Discovery Is Being Industrialized. Trial Execution Is Not.
If we had a LinkedIn follower for every new AI-powered drug discovery company we come across... Last week, Anthropic revealed Claude Science, an AI workbench for scientists, setting off another round of discussion around frontier labs' role in the future of AI drug discovery.
The excitement is earned. AI really can accelerate discovery, and that's exactly where the frontier labs are focused.

The number of AI-discovered molecules entering clinical development has gone from 3 in 2016, to 17 in 2020, to 67 in 2023, to an estimated 200+ in 2026.
But every one of those molecules still has to run through a clinical trial
That means finding the right sites and patients, and navigating the administrative and compliance workflows that sit across a fragmented stack of systems. Better models don't solve those problems.

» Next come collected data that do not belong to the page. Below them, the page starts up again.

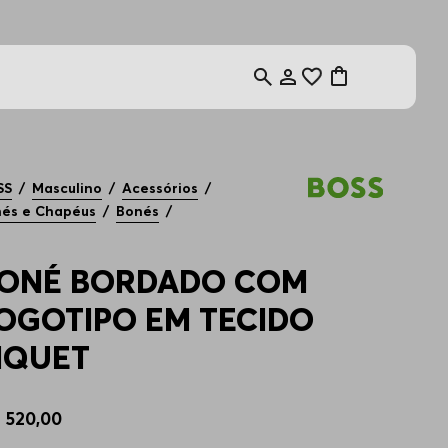
SS
Masculino
Acessórios
és e Chapéus
Bonés
ONÉ BORDADO COM
OGOTIPO EM TECIDO
IQUET
$
520
,
00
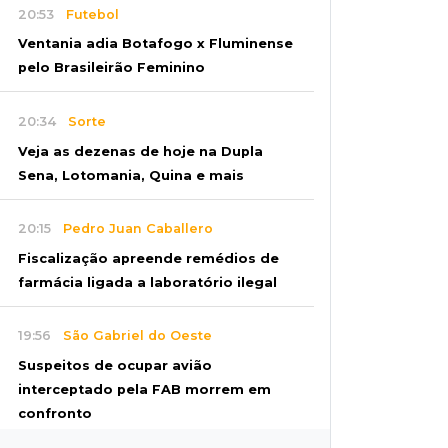
20:53
Futebol
Ventania adia Botafogo x Fluminense
pelo Brasileirão Feminino
20:34
Sorte
Veja as dezenas de hoje na Dupla
Sena, Lotomania, Quina e mais
20:15
Pedro Juan Caballero
Fiscalização apreende remédios de
farmácia ligada a laboratório ilegal
19:56
São Gabriel do Oeste
Suspeitos de ocupar avião
interceptado pela FAB morrem em
confronto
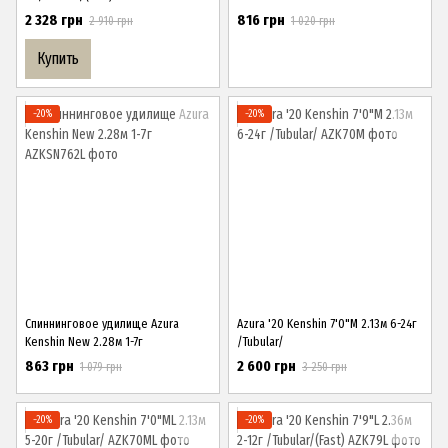
2 328 грн
816 грн
2 910 грн
1 020 грн
Купить
−20%
−20%
Спиннинговое удилище Azura
Azura '20 Kenshin 7'0"M 2.13м 6-24г
Kenshin New 2.28м 1-7г
/Tubular/
863 грн
2 600 грн
1 079 грн
3 250 грн
−20%
−20%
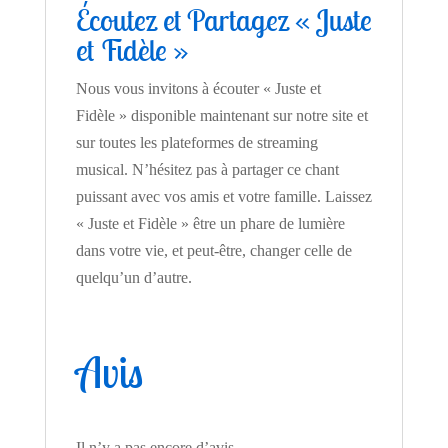
Écoutez et Partagez « Juste
et Fidèle »
Nous vous invitons à écouter « Juste et
Fidèle » disponible maintenant sur notre site et
sur toutes les plateformes de streaming
musical. N’hésitez pas à partager ce chant
puissant avec vos amis et votre famille. Laissez
« Juste et Fidèle » être un phare de lumière
dans votre vie, et peut-être, changer celle de
quelqu’un d’autre.
Avis
Il n’y a pas encore d’avis.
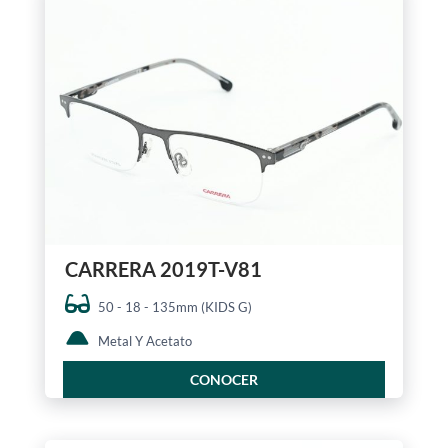
CARRERA 2019T-V81
50 - 18 - 135mm (KIDS G)
Metal Y Acetato
CONOCER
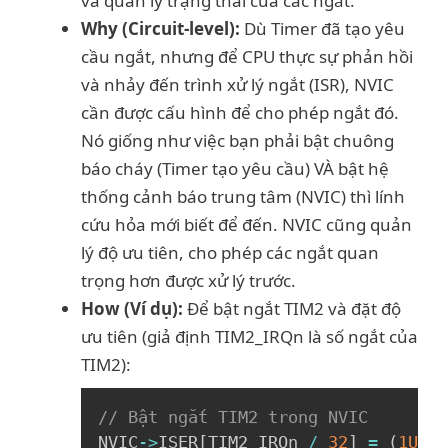
và quản lý trạng thái của các ngắt.
Why (Circuit-level):
Dù Timer đã tạo yêu
cầu ngắt, nhưng để CPU thực sự phản hồi
và nhảy đến trình xử lý ngắt (ISR), NVIC
cần được cấu hình để cho phép ngắt đó.
Nó giống như việc bạn phải bật chuông
báo cháy (Timer tạo yêu cầu) VÀ bật hệ
thống cảnh báo trung tâm (NVIC) thì lính
cứu hỏa mới biết để đến. NVIC cũng quản
lý độ ưu tiên, cho phép các ngắt quan
trọng hơn được xử lý trước.
How (Ví dụ):
Để bật ngắt TIM2 và đặt độ
ưu tiên (giả định TIM2_IRQn là số ngắt của
TIM2):
Copy
// Bật ngắt TIM2 trong NVIC
NVIC
->
ISER
[
TIM2_IRQn 
/
32
]
=
(
1UL
<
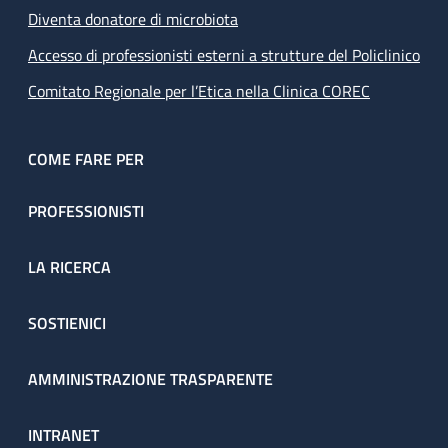
Diventa donatore di microbiota
Accesso di professionisti esterni a strutture del Policlinico
Comitato Regionale per l’Etica nella Clinica COREC
COME FARE PER
PROFESSIONISTI
LA RICERCA
SOSTIENICI
AMMINISTRAZIONE TRASPARENTE
INTRANET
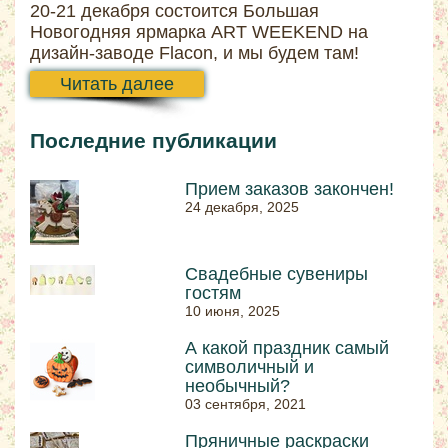
20-21 декабря состоится Большая
Новогодняя ярмарка ART WEEKEND на
дизайн-заводе Flacon, и мы будем там!
Читать далее
Последние публикации
Прием заказов закончен!
24 декабря, 2025
Свадебные сувениры
гостям
10 июня, 2025
А какой праздник самый
символичный и
необычный?
03 сентября, 2021
Пряничные раскраски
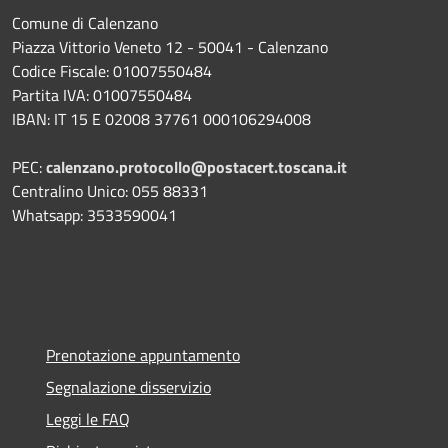
Comune di Calenzano
Piazza Vittorio Veneto 12 - 50041 - Calenzano
Codice Fiscale: 01007550484
Partita IVA: 01007550484
IBAN: IT 15 E 02008 37761 000106294008
PEC:
calenzano.protocollo@postacert.toscana.it
Centralino Unico: 055 88331
Whatsapp: 3533590041
Prenotazione appuntamento
Segnalazione disservizio
Leggi le FAQ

The people running large pharma know it. Novartis CEO Vas Narasimhan, who also sits on Anthropic's board, attributes roughly 40% of drug-development time to just two things: missing information and the difficulty of running operations. Both are execution problems, not discovery problems — and both are addressable with purpose-built AI workflows and process.
The majors are already capturing those gains. Bristol Myers Squibb CEO Chris Boerner has described generating thousands of use cases with at least a 5–10% productivity lift across the organization. At that scale, that kind of operational return compounds fast.
The catch
Big pharma has the people and budgets to build purpose-built tooling for its own operations. The nimble companies — the lean sponsors and sites doing more with less — don't. They're left running the same fragmented, manual workflows with fewer people, while the majors pull further ahead on exactly the layer where the time and money are hiding.
Our mission is to level the playing field for those organizations.
Discovery is being industrialized. Trial execution is not.